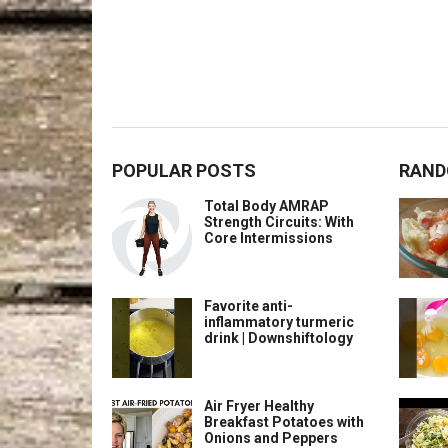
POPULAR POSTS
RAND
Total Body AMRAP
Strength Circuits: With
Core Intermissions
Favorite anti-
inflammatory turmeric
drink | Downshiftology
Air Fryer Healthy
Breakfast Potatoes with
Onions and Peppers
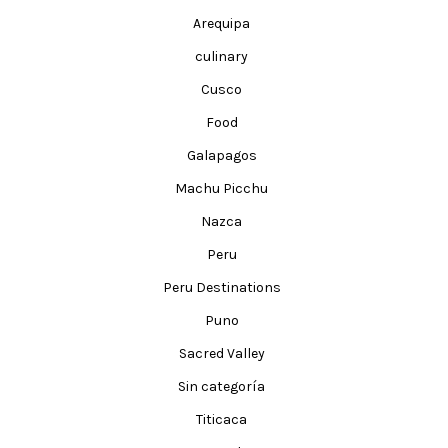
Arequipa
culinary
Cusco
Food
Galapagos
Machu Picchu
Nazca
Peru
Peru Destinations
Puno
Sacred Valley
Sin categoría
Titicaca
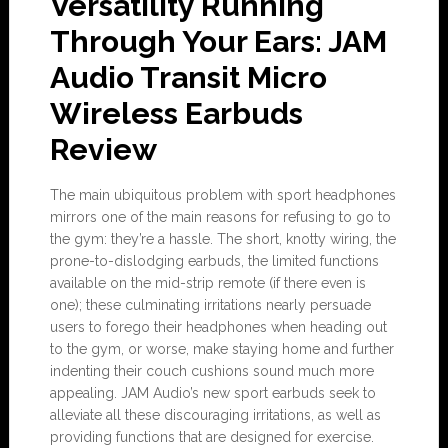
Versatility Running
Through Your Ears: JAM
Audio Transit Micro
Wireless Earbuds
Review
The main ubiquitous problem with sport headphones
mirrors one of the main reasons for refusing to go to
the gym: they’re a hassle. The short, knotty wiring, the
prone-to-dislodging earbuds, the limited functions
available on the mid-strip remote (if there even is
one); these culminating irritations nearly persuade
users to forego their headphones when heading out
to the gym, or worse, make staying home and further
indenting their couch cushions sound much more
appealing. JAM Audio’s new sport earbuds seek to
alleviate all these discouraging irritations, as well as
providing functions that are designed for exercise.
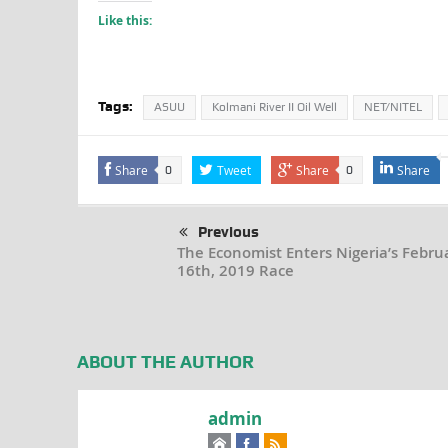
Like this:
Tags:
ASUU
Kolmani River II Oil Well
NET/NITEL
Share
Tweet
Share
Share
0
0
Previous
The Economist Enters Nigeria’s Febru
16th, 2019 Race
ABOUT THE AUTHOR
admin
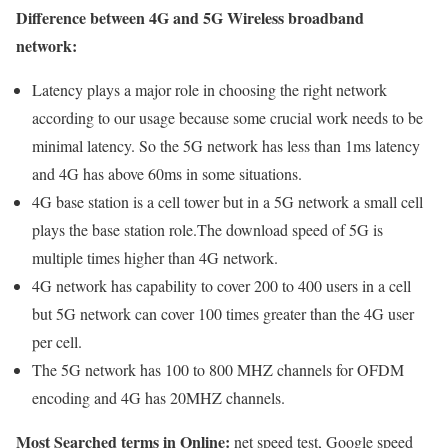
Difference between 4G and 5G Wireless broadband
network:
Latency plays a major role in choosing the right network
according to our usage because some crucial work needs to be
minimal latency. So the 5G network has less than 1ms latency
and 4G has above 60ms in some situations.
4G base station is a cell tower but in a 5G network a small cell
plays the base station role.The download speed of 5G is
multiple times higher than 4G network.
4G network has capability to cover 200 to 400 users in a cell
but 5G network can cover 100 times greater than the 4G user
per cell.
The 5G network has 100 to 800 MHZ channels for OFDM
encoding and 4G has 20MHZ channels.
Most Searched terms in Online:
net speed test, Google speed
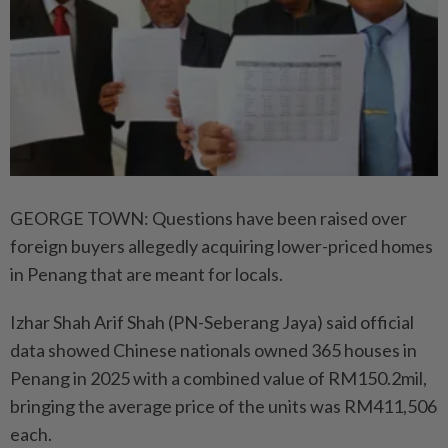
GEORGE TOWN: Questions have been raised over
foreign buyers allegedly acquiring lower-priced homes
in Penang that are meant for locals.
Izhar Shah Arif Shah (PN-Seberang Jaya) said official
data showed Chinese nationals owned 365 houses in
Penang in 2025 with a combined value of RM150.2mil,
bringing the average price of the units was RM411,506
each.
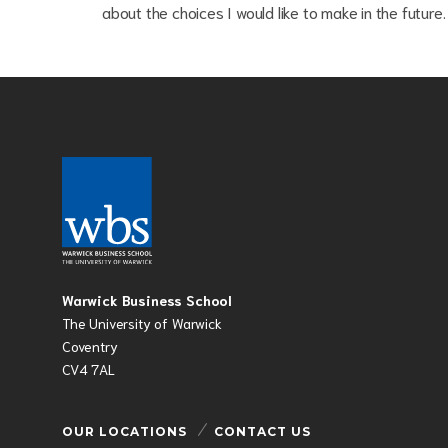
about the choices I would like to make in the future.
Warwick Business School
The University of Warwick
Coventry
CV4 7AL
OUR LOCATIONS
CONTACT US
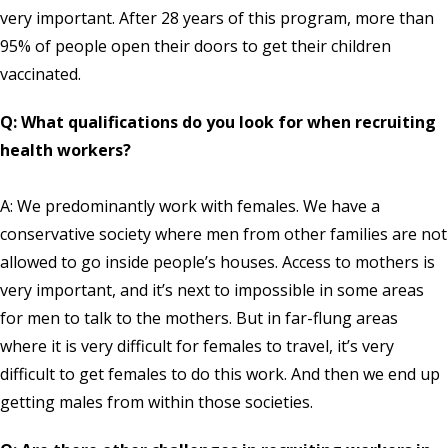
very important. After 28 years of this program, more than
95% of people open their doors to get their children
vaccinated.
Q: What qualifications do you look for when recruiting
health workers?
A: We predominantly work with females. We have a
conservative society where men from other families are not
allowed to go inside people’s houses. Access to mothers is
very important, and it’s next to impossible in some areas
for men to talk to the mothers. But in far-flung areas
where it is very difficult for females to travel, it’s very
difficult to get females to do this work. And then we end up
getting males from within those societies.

· · ·

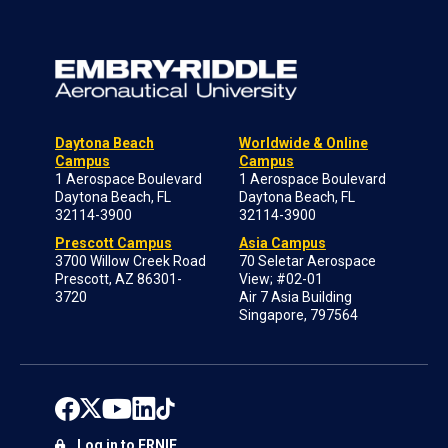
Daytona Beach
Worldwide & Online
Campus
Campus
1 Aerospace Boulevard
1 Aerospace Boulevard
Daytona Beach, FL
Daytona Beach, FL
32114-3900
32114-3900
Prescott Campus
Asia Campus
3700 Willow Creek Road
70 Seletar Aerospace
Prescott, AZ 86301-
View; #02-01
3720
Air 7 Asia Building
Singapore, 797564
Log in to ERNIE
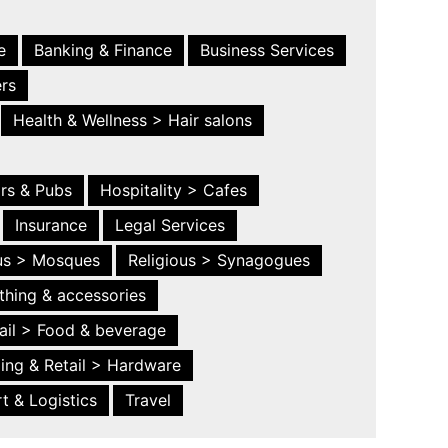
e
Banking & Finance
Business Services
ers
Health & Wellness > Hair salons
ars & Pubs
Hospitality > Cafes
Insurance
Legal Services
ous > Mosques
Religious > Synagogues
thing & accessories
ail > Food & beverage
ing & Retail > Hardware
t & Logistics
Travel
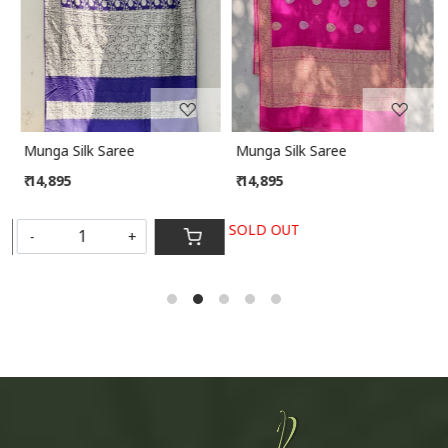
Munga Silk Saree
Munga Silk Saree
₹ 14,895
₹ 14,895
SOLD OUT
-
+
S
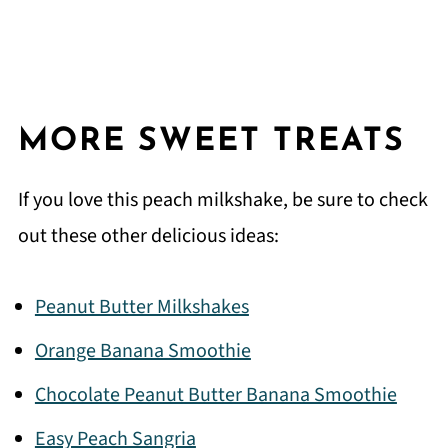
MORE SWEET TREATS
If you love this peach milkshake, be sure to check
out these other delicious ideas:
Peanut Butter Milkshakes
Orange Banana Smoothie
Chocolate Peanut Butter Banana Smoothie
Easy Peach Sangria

· · ·

From the records above, copy exactly the stretch from the line holding "Penang in 2025" through the line holding "getting males from within those societies.", both ends included, without the pictures.

Penang in 2025 with a combined value of RM150.2mil,
bringing the average price of the units was RM411,506
each.
about the choices I would like to make in the future.
Warwick Business School
The University of Warwick
Coventry
CV4 7AL
OUR LOCATIONS
CONTACT US
very important. After 28 years of this program, more than
95% of people open their doors to get their children
vaccinated.
Q: What qualifications do you look for when recruiting
health workers?
A: We predominantly work with females. We have a
conservative society where men from other families are not
allowed to go inside people’s houses. Access to mothers is
very important, and it’s next to impossible in some areas
for men to talk to the mothers. But in far-flung areas
where it is very difficult for females to travel, it’s very
difficult to get females to do this work. And then we end up
getting males from within those societies.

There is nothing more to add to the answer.